GET describes the method used to ask for the document named hello.html using HTTP version 1.0. This request is sent, and then the client can send extra header fields containing information that describe to the server such things as: what type of software the client is running and what content types it can understand. This information may be used by the server in the process of constructing its response. After the client sends the request line, it can send any number of these header fields, which are entirely optional:
User-Agent: Mozilla/4.0(compatible;MSIE 4.0;Windows 95)
Accept: image/gif, image/jpeg, text/*, */*
The most frequently used field is Accept, which can occur one or more times, and specifies the media ( MIME ) types that the client prefers. MIME was originally invented as a way to describe mail message bodies. It has since become a common way of expressing content type information. This could be a HTML page, graphics or sound. The server stores this information in the environment variable $HTTP_ACCEPT. This can be checked by the CGI program to ensure that it returns a file in a format understood by the browser. The User-Agent header provides information about the client software. Mozilla refers to Netscape. After the headers, the client sends a blank line to indicate the end of the header section. After the request header and a blank line, the client can send data if it has made a the request using the POST method ( The POST and GET request methods are discussed later ). If the client sent a GET request, there is nothing more to send, so the client simply waits.

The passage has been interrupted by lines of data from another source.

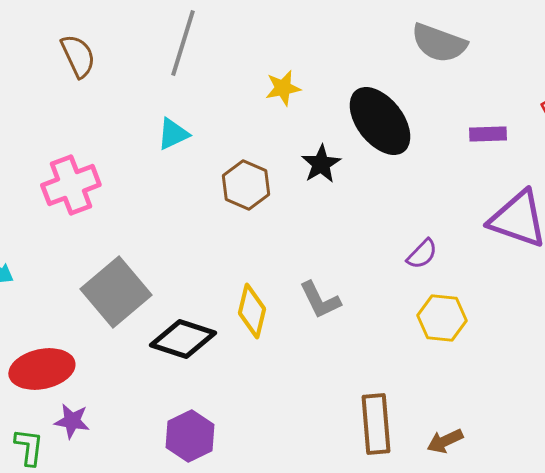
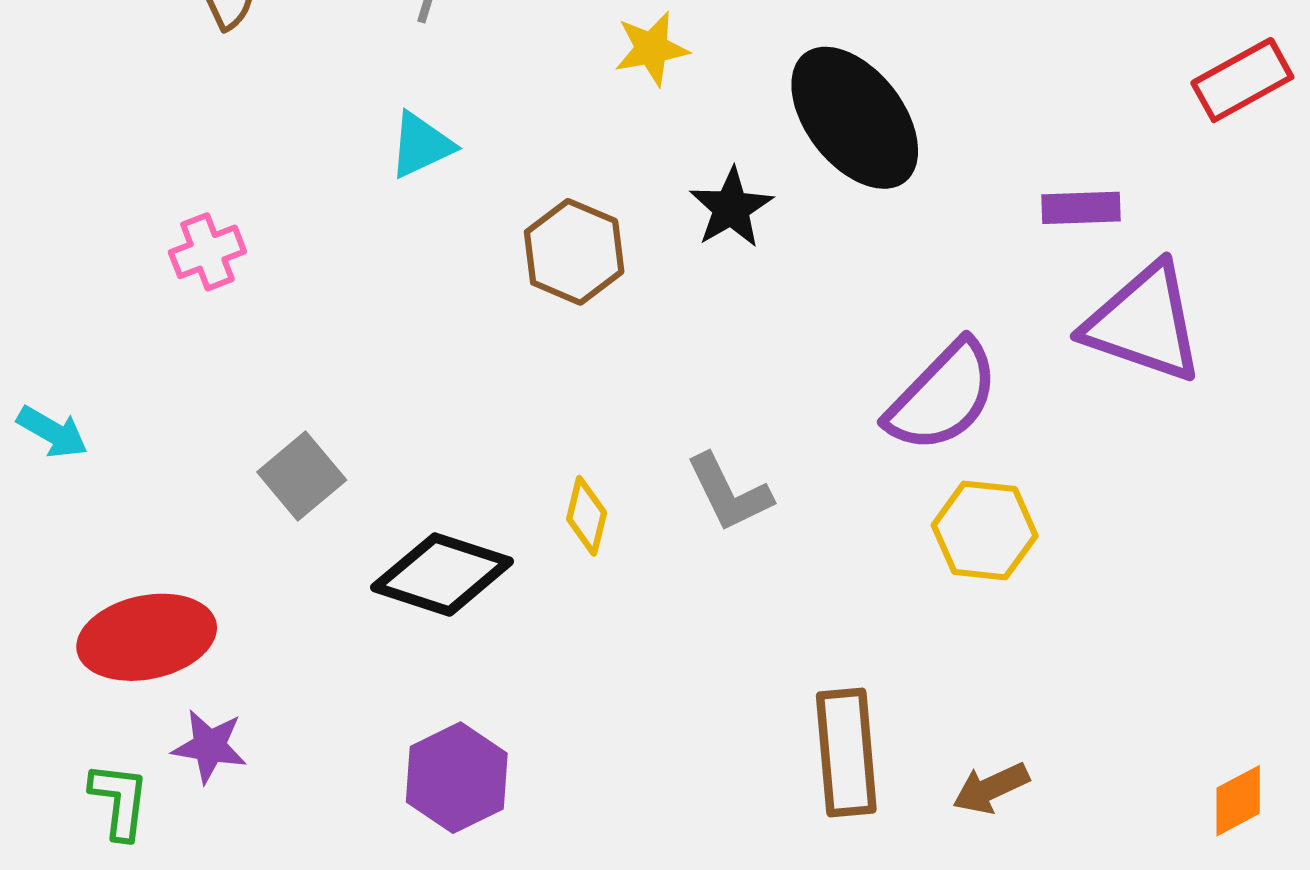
purple rectangle: (488, 134) -> (1081, 208), moved
pink cross: (71, 185) -> (207, 252), size x0.6
purple semicircle: (422, 254) -> (943, 396), size x1.8
gray square: (116, 292) -> (302, 476), size x0.6
yellow diamond: (252, 311) -> (587, 516), size x0.7

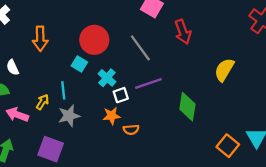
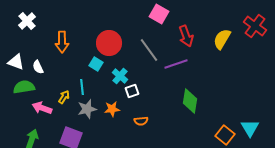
yellow semicircle: (224, 70) -> (222, 39), moved
purple line: (148, 84) -> (176, 64), moved
orange star: (112, 116) -> (112, 109), moved

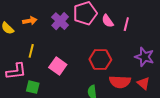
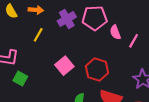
yellow line: (31, 51) -> (38, 35), moved
pink square: (58, 66) -> (64, 66), moved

At this point we enter the response phase, where it is the servers turn to respond. The first line of the response is a status line that specifies the version of the HTTP protocol that the server is using, a status code and a description of the status code:
HTTP/1.0 200 OK
Another common status code is the all-too-familiar 404 Not Found, which means that the requested document was not there. The following table shows a selection of some of the more common status codes:
Status Code Message
200 Success
204 No Response
301 Document Moved
401 Unauthorised
404 Not Found
501 Not Implemented
A complete set of status codes can be obtained from:
http://www/w3/org/hypertext/WWW/Protocols/HTTP/HTRESP.html
After the status line, the server sends out response headers that tells the client such things as what software the server is running and the content type of the servers response. It also contains various pieces of information about the document to follow. As with the request headers, much of the information here is optional except for the important Content-type header. This tells the client what type of data it is sending so that the browser can format and display the document. The following code extract in Perl, checks to see if the browser accepts JPEG or GIF images ( taken from CGI programming on the WWW by Shishir Gunavaram ):
#!/usr/bin/perl
$gif_image = logo.gif;
$jpeg_image = logo.jpeg;
$plain_text = logo.txt;
$accept_types = $ENV{HTTP_ACCEPT};
if ($accept_types = ~ m|image/gif|)
{
$html_document = $gif_image;
}
elseif ($accept_types = ~ m|image/jpeg|)
{
$html_document = $jpeg_image;
}
else
{
$html_document = $plain_text;
}
To determine which types of images are supported, if any, regular expressions are used on the $accept_types variable. We can then open the file, read it and eventually output the data requested to standard output. A typical set of response headers:
Date: Sunday, 12-Mar-00 11:47:12 GMT
Server: Apache/1.3.6
MIME-version: 1.0
Content_type: text/html
Content_length: 1014
Last_modified: Friday, 10-Mar-00 15:52:21 GMT
The exact length of the data sent, in bytes, is indicated in
Content-length and is stored in the $CONTENT_LENGTH environment
variable. This applies to the POST method and will be explained
later. There are several other response header fields which are
not mentioned here because it is easy to look them up, and they
are mostly optional.
However, some of them can cause a little confusion. For example:
the Content-Encoding and Content-Transfer-Encoding fields. The
former is used to specify optional compression or encryption techniques
that can be applied by the server and will have to be decoded
at the other end. Possible values are x-gzip for files compressed
with the gzip program, and x-compress for files compressed with
the standard compress program. Browsers that have the ability
to handle compressed data let the server know by sending an Accept-Encoding
field in the request header. The Content-Transfer-Encoding notifies
gateways and relays that data passing through may need special
handling. This field is not usually needed since most browsers
communicate directly with the server over a binary TCP/IP connection.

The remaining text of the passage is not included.